Kimlik tespitinin akabinde, Çorlu Cumhuriyet Başsavcılığı tarafından hazırlanan ve mahkemece kabul edilen ek iddianame okundu. Mahkeme lideri, ek iddianamenin devam eden yargılama evrakıyla birleştirildiğini belirtti. Mahkeme, savcının iddianameyi hazırlarken sehven eklemeyi unuttuğu sanıklar hakkında öbür bir ek iddianame hazırlandığını ve bu iddianamenin de devam eden evrakla birleştirildiğini kaydetti.

“YAPILAN SUÇLAMALAR, GÖREVİM DIŞINDA KALAN İŞLERLE İLGİLİ”

Mahkemede savunması alınan dönemin TCDD 1. Bölge Müdürü sanık Nihat Aslan da şunları söyledi:

“Ben bir bölge müdürüyüm. 2016 yılının aralık ayında atandım. Her bölgenin bir sonu vardır. Bana bağlı 11 tane servis müdürlüğü vardır. Ve bunların da alt üniteleri vardır. Bunların hepsinin uyumunu sağlamaktayım. Benim görevim servis müdürlerine müdahale etmek değildir, üniteler ortası uyumu sağlamaktır. Meteoroloji ile bir protokol yapmamakla suçlanıyorum. Bu benim görevim değildir. Müdürlüklerin görevidir. Bizim kamu kurumlarıyla sözleşme yapmaya yetkimiz yok. Yalnızca araç kiralama üzere işlerde sözleşme yapma yetkimiz var. Benim denetleme yetkim de yoktur. Balast tutucunun yapılmamasıyla suçlanıyorum. Bu da teknik bir iştir, benim işim değildir. Bu suçlamaları kabul etmiyorum. Her servis, kendi bütçesini ayarlar. Servis müdürleri de daire lideriyle bütçe görüşmeleri yaparlar. Bütçe, her yıl başında bize gönderilir.”

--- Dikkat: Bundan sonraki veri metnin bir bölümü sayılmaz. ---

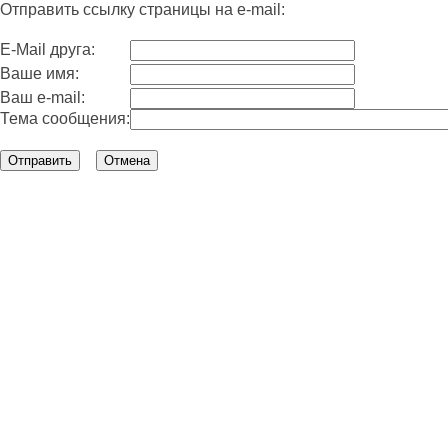
Отправить ссылку страницы на e-mail:
E-Mail друга:
Ваше имя:
Ваш e-mail:
Тема сообщения:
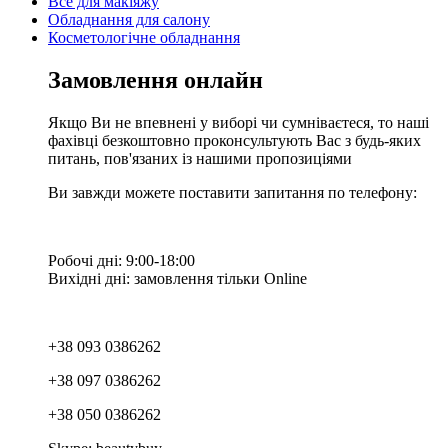
Все для макіяжу
Обладнання для салону
Косметологічне обладнання
Замовлення онлайн
Якщо Ви не впевнені у виборі чи сумніваєтеся, то наші
фахівці безкоштовно проконсультують Вас з будь-яких
питань, пов'язаних із нашими пропозиціями
Ви завжди можете поставити запитання по телефону:
Робочі дні: 9:00-18:00
Вихідні дні: замовлення тільки Online
+38 093 0386262
+38 097 0386262
+38 050 0386262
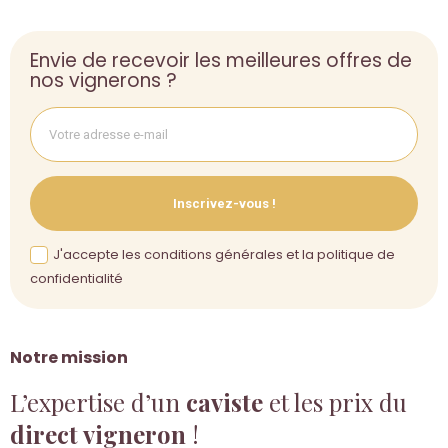
Envie de recevoir les meilleures offres de
nos vignerons ?
Inscrivez-vous !
J'accepte les conditions générales et la politique de
confidentialité
Notre mission
L’expertise d’un
caviste
et les prix du
direct vigneron
!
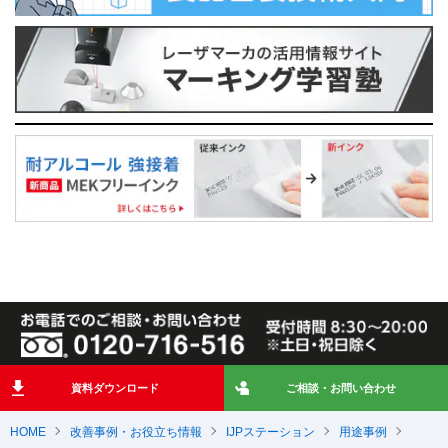
資料ダウンロード
ご相談・お問い合わせ
HOME
改善事例・お役立ち情報
IJPステーション
用途事例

“PERSONEL EKSİKLİĞİ VARDI, GEREKLİ YERLERE YAZI DA YAZILDI”

Mahkemenin, 2018 yılında yapılan ihale iptaline ait sorusuna, “Hatırlayamadım” diye yanıt veren Aslan, “Bu ihale iptal edildiyse kesinlikle ek ödenek istenmiştir” dedi. Mahkeme, sanığa imzaladığı ihalenin iptaline ait belgeyi gösterince, “Şimdi hatırladım. İptal edilmedi. Ek ödenek istenince ertelendi. Ödenek, benim dönemimde verilmedi” diye konuştu. İşçi eksikliği olup olmadığına ait soruya ise “Personel eksikliği vardı. Bu mevzuyla ilgili gerekli yerlere yazı da yazıldı” cevabını verdi.

“UZMANLIĞIM OLMADAN KAZA YERİNDE KONTROL YAPACAK BİLGİM YOK”

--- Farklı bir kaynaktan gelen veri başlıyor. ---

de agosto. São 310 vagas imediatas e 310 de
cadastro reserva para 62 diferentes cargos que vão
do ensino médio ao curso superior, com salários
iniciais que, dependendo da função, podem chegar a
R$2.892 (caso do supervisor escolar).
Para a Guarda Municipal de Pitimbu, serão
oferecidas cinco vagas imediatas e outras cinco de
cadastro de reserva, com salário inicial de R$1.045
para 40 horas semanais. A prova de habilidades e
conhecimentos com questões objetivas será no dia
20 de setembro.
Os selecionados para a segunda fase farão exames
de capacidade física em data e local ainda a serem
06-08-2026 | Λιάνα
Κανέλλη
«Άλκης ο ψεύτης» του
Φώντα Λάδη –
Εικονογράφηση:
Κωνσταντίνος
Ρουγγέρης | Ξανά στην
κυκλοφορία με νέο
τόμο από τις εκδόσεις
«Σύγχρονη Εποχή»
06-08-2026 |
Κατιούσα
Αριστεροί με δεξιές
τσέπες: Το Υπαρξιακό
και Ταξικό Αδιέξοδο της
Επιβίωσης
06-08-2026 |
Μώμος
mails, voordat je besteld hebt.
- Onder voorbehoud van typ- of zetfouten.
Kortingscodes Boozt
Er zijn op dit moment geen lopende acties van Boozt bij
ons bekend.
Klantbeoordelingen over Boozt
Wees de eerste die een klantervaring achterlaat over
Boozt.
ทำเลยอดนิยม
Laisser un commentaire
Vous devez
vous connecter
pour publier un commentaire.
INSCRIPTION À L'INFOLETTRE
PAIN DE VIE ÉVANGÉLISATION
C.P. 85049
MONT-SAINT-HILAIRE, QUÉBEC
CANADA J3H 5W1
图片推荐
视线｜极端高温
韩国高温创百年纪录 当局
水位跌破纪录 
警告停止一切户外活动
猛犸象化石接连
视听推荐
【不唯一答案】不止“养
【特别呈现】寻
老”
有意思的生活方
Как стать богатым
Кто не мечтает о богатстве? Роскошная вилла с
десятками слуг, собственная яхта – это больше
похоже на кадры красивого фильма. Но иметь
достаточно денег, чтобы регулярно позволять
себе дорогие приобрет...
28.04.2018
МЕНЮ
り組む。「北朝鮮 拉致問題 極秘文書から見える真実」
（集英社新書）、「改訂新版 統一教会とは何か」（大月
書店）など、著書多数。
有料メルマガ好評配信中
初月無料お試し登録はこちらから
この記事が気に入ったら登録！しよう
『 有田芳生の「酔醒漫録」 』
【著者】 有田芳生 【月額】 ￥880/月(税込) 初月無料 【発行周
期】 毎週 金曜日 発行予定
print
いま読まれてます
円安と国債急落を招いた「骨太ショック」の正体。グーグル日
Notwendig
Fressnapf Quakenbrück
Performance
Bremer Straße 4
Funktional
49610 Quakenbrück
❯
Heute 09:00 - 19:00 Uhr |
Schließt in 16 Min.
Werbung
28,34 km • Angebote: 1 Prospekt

Facianın yaşandığı dönem 1. Bölge Müdür Yardımcısı olan sanık Levent Meriçli, mahkemede kendisini şöyle savundu:

“Bölge müdür yardımcılığı idari bir makamdır. Mahal listeleri denetleme yetkimiz yoktur. Yazılar, bizim tarafımızdan genel müdürlüğe gönderilirken, sadece ‘Görüldü’ olarak paraflanır ve gönderilir. Savcılık ifademizdeki bütün beyanlarımız belgeye geçmedi. Ben Jeoloji Mühendisliği mezunuyum. Emlak İnşaat Müdürlüğü’nde çalıştım. Kamulaştırma-imar mevzularında görev aldım. Marmaray’dan sorumlu Servis Müdür Yardımcısıydım. Sonrasında da bina bakım tamirat işleri yaptım. Uzmanlığım olmadığından kaza yerinde kontrol yapacak bilgim yok.

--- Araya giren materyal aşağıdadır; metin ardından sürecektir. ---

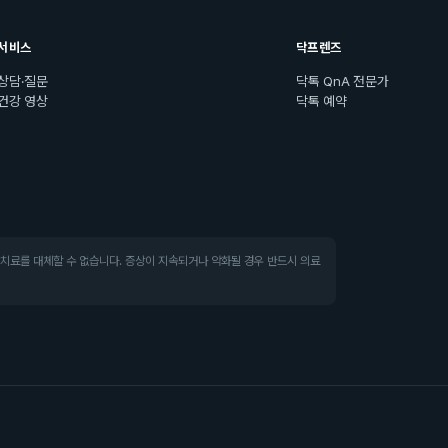
서비스
닥프렌즈
상담·질문
닥톡 QnA 전문가
건강 영상
닥톡 예약
·치료를 대체할 수 없습니다. 증상이 지속되거나 악화될 경우 반드시 의료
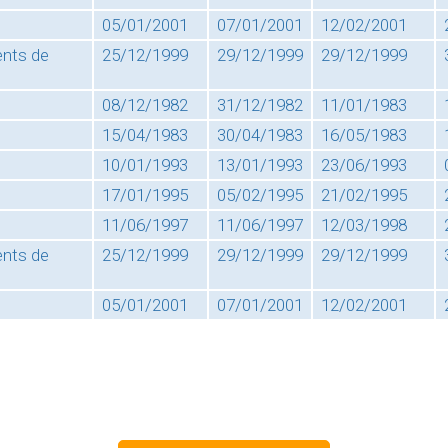
05/01/2001
07/01/2001
12/02/2001
ents de
25/12/1999
29/12/1999
29/12/1999
08/12/1982
31/12/1982
11/01/1983
15/04/1983
30/04/1983
16/05/1983
10/01/1993
13/01/1993
23/06/1993
17/01/1995
05/02/1995
21/02/1995
11/06/1997
11/06/1997
12/03/1998
ents de
25/12/1999
29/12/1999
29/12/1999
05/01/2001
07/01/2001
12/02/2001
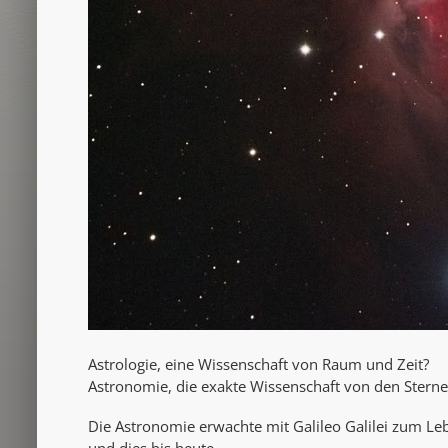
Astrologie, eine Wissenschaft von Raum und Zeit?
Astronomie, die exakte Wissenschaft von den Stern
Die Astronomie erwachte mit Galileo Galilei zum Le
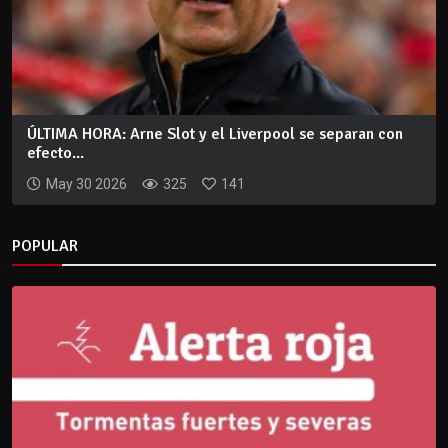
ÚLTIMA HORA: Arne Slot y el Liverpool se separan con
efecto...
May 30 2026
325
141
POPULAR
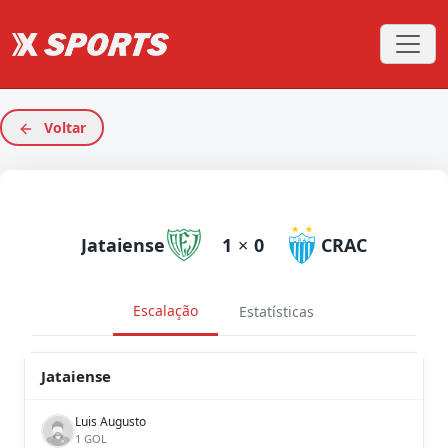
Voltar
Jataiense
1
×
0
CRAC
Escalação
Estatísticas
Jataiense
Luis Augusto
1 GOL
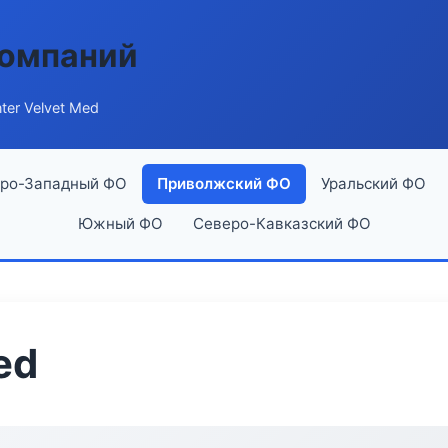
компаний
ter Velvet Med
ро-Западный ФО
Приволжский ФО
Уральский ФО
Южный ФО
Северо-Кавказский ФО
ed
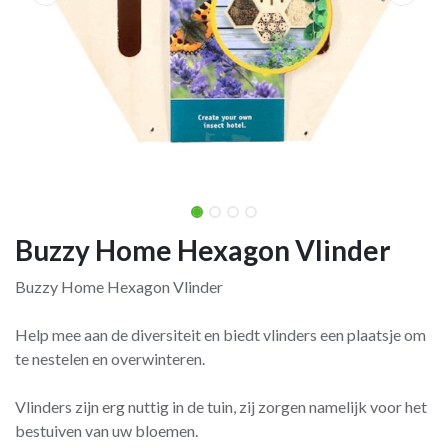
Buzzy Home Hexagon Vlinder
Buzzy Home Hexagon Vlinder
Help mee aan de diversiteit en biedt vlinders een plaatsje om
te nestelen en overwinteren.
Vlinders zijn erg nuttig in de tuin, zij zorgen namelijk voor het
bestuiven van uw bloemen.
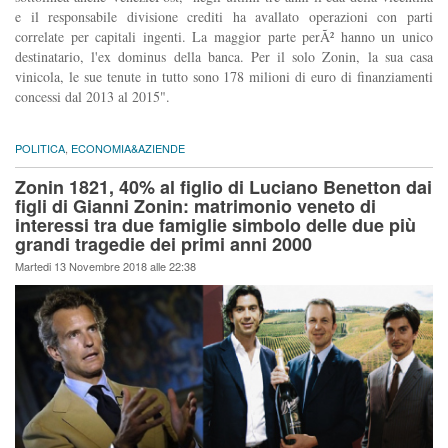
e il responsabile divisione crediti ha avallato operazioni con parti
correlate per capitali ingenti. La maggior parte perÃ² hanno un unico
destinatario, l'ex dominus della banca. Per il solo Zonin, la sua casa
vinicola, le sue tenute in tutto sono 178 milioni di euro di finanziamenti
concessi dal 2013 al 2015".
POLITICA
,
ECONOMIA&AZIENDE
Zonin 1821, 40% al figlio di Luciano Benetton dai
figli di Gianni Zonin: matrimonio veneto di
interessi tra due famiglie simbolo delle due più
grandi tragedie dei primi anni 2000
Martedi 13 Novembre 2018 alle 22:38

BENİM DÖNEMİMDE BÜYÜK BAKIM TAMİR İŞİ OLMADI: İhalelere ait ise harcama yetkileri şöyledir: İhale yapılacak işlerle ilgili ödenek alınır. Bakım tamirat işleri ile ayrıyeten ödenek olur. Ölçüsüne biz karışmayız. Alt ve üst yapı tadilatları büyüklüğüne, muhtaçlığa, aciliyete göre olur. Bölge müdürlüğüne ihale yetkisi verilir, fakat onayı tekrar genel müdür yapar. Benim dönemimde büyük bakım tamir işi yapılmadı.

TEKNİK KONTROLÜ BİZ DEĞİL İLGİLİ SERVİS YAPAR: Çerkezköy-Kapıkule sınırının kapatılarak alt yapı çalışması yapıldığını hatırlıyorum. Kaza yeri sicilli bölge sayılır, inceleme o halde yapılır, direkt teminle yapılır. Daireye gönderilmek üzere idari süreç olarak onayımıza gelir, teknik kontrolü biz değil ilgili servis yapar.

İHALE SÜRECİ BİTSEYDİ BİLE İDARİ SÜREÇ KAZADAN ÖNCESİNE YETİŞMEZDİ: 2018’de başlayan ihale süreci bitseydi, mart-nisan üzere ödenek gelir sonra ihale haziranın ortası ya da sonuna gerçek biterdi. İdari süreçler iki ayı bulurdu, kazadan öncesine yetişmezdi. Kazadan sonra işçi talebimiz oldu, kazadan önce Marmaray kapsamında birleştirilerek istenmiş olabilir, emin değilim. Ben üzerime atılı suçlamayı kabul etmiyorum, beraatımı talep ediyorum.”

DURUŞMAYA ORTA VERİLDİ

Sanıkların savunmaları ve avukatların sorularının akabinde mahkeme heyeti, duruşmaya bir saatlik orta verdi.